What will you do if one guest attempts to assault another visitor? What happens if a hotel guest attempts to access a restricted area?
Of course, potential threats to a hotel and its guests aren’t limited to human actions. Environmental hazards associated with your physical location should also be carefully evaluated as part of your business continuity planning. While a mountain resort would rarely need to worry about a potential tsunami, this could be a legitimate threat to a beachside hotel. Some environmental threats could impact almost any location, such as a power outage, earthquake or flood.
Carrying Out the Plan
By understanding the threats their facility faces, hotel security management can use business continuity planning to enact policies and procedures that will help their team react appropriately when these potentially harmful situations arise.
In many situations, a hotel may not currently have adequate measures in place to account for all of the legitimate dangers to the property. A lack of security cameras could make it easier for unauthorized individuals to gain access to staff-only areas. A poorly maintained backup power generator could leave large portions of the hotel without electricity should a severe storm knock out the power grid.
To be truly successful, business continuity planning must do more than plan for how security personnel should react when a disaster occurs — it should also take steps to help mitigate potential threats. Whether the solution requires updating emergency signage or hiring additional security personnel, acting now to prevent disaster will always be much less costly than picking up the pieces after a security incident.

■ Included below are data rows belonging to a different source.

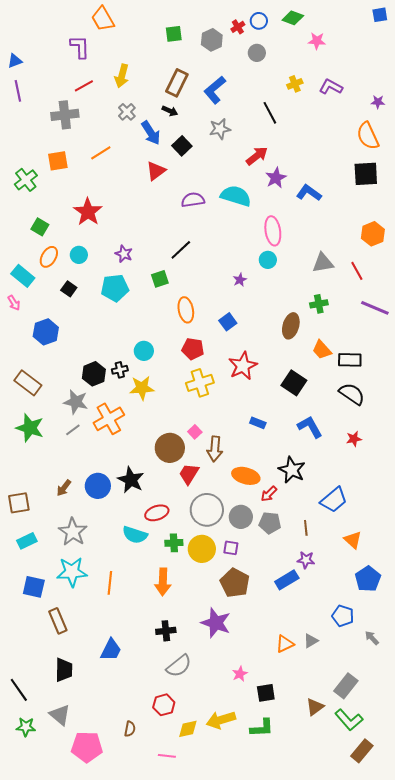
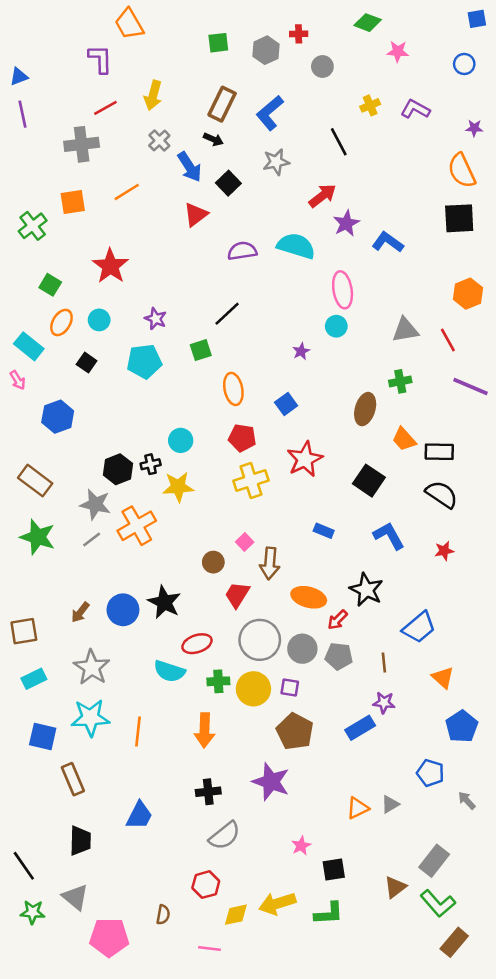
blue circle: (259, 21) -> (464, 64), moved
red cross: (238, 27) -> (299, 34), turned 32
brown circle: (170, 448) -> (213, 562), size x0.6

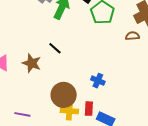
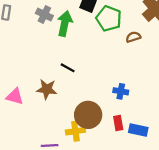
brown semicircle: (132, 36) -> (133, 37), moved
yellow cross: (69, 111) -> (75, 131), moved

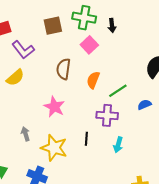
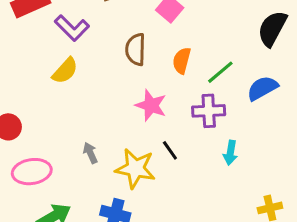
blue semicircle: (144, 105) -> (262, 88), size x1.5
pink star: (54, 107) -> (151, 105), moved
black line: (86, 139) -> (170, 150), moved, turned -32

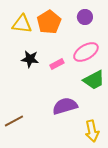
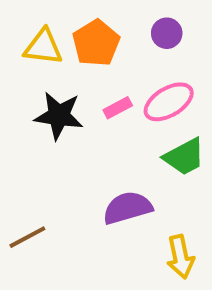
black star: (30, 59) -> (59, 116), size x1.4
pink rectangle: (57, 64) -> (118, 108), moved

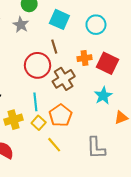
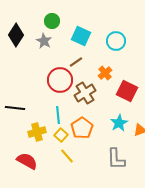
brown line: (54, 47) -> (76, 62), turned 72
orange cross: (84, 58) -> (105, 73), turned -32
red square: (107, 63) -> (127, 91), moved
cyan star: (103, 96) -> (119, 123), moved
yellow line: (54, 145) -> (67, 156), moved

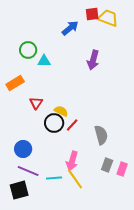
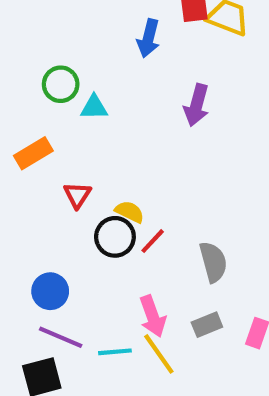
blue arrow: (70, 28) -> (148, 38), turned 144
pink arrow: (72, 161) -> (153, 316), turned -36
gray rectangle: (107, 165) -> (207, 325), moved, turned 48

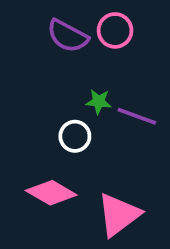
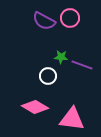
pink triangle: (119, 215) -> (72, 119), turned 44

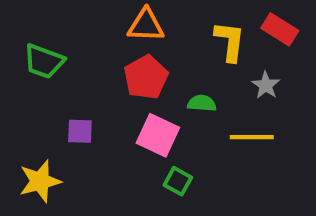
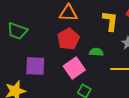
purple square: (80, 131) -> (35, 66), size x1.5
pink square: (158, 135) -> (74, 68), turned 30

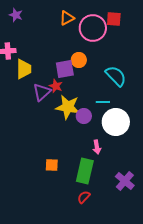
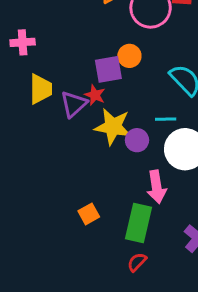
yellow trapezoid: (24, 69) -> (41, 89), moved
pink arrow: (97, 147) -> (157, 187), size x1.5
orange square: (52, 165) -> (89, 214), turned -32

For a hotel, disaster mitigation procedures will directly impact both guests and staff — as such, key safety procedures (such as evacuation routes) should be clearly communicated to everyone who visits the property.
Clearly, the most important benefit of a business continuity plan is its potential for saving lives, making this an essential security practice. Even the seemingly simple act of improving the fire evacuation routes in guest rooms can reduce the potential harm of that particular threat.
Business continuity planning also protects a hotel financially. Investing in threat mitigation ensures that hotel security management will avoid damage to the facilities and other expenses that arise when a preventable disaster occurs. Taking steps to improve safety and security can also decrease your risk of being held liable after a disaster.
Finally, business continuity planning prepares your team for what comes next after something goes wrong, but most importantly helps you get your activities back and running after an incident. Planning in advance will allow the recovery process to go much more quickly. A faster recovery will allow you to re-open your hotel much sooner after an incident, further minimizing your financial losses.